Emily stood in the foyer holding the baseball bat she had brought with her.
For once, I did not find it funny.
The person outside knocked again.
Then Derek’s voice came through the door.
“Sarah, open up.”
Every muscle in my body tightened.
Emily raised the bat.
“Absolutely not.”
A second voice spoke from outside.
“Mrs. Collins? Charlotte-Mecklenburg Police. We need to speak with you.”
I looked through the narrow window beside the door.
Two uniformed officers stood on the porch.
Derek was behind them.
He wore dark trousers, a pale-blue shirt, and the concerned expression he used whenever he wanted strangers to believe he was the reasonable one.
My mother-in-law stood near the driveway.
She clutched her handbag against her chest, watching the house as if she had come to witness something she had already arranged.

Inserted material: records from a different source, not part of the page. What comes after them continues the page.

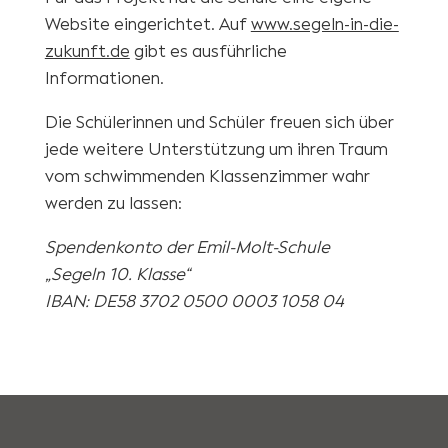
Website eingerichtet. Auf
www.segeln-in-die-
zukunft.de
gibt es ausführliche
Informationen.
Die Schülerinnen und Schüler freuen sich über
jede weitere Unterstützung um ihren Traum
vom schwimmenden Klassenzimmer wahr
werden zu lassen:
Spendenkonto der Emil-Molt-Schule
„Segeln 10. Klasse“
IBAN: DE58 3702 0500 0003 1058 04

“What did he tell them?” Emily whispered.
“I don’t know.”
Derek leaned toward the door.
“Sarah, please. We’re worried about you.”
The gentleness in his voice made my skin crawl.
I opened my phone and called Mia.
She answered immediately.
“Do not let him inside,” she said after I explained. “You may speak to the officers through the door. Record everything.”
I turned on the camera and opened the door only as far as the security chain allowed.
One of the officers stepped forward.
He was tall, with gray at his temples and a nameplate that read BARNES.
“Mrs. Collins?”
“Yes.”
“I’m Detective Barnes. This is Officer Lewis. Your husband requested a welfare check.”
“My estranged husband,” I corrected.
Derek looked wounded.
“She hasn’t been acting like herself,” he said. “She’s pregnant, emotionally distressed, and sending paranoid messages.”
“What messages?” I demanded.
Barnes raised one hand.
“Let’s keep this calm.”
“I am calm.”
Derek shook his head sadly.
“This is what I mean. She doesn’t realize how frightened everyone is.”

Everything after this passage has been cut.